● **Exercise directions**:
Your answer should show every line of the material below that includes "para".

● **Records provided**:
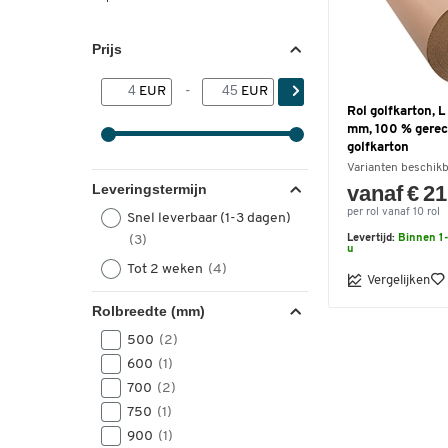
Prijs
EUR
-
EUR
Rol golfkarton, 
mm, 100 % gerec
golfkarton
Varianten beschik
Leveringstermijn
vanaf € 21
per rol vanaf 10 rol
Snel leverbaar (1-3 dagen)
(3)
Levertijd:
Binnen 1-
u
Tot 2 weken
(4)
Vergelijken
Rolbreedte (mm)
500
(2)
600
(1)
700
(2)
750
(1)
900
(1)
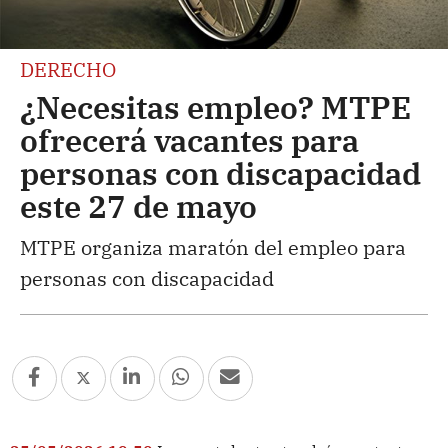
DERECHO
¿Necesitas empleo? MTPE
ofrecerá vacantes para
personas con discapacidad
este 27 de mayo
MTPE organiza maratón del empleo para
personas con discapacidad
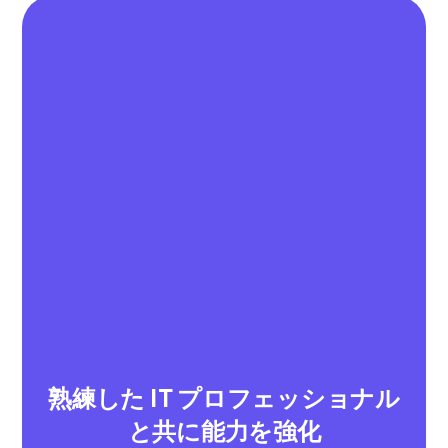
熟練した IT プロフェッショナル
と共に能力を強化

● **Result**:
ofrecerá vacantes para
MTPE organiza maratón del empleo para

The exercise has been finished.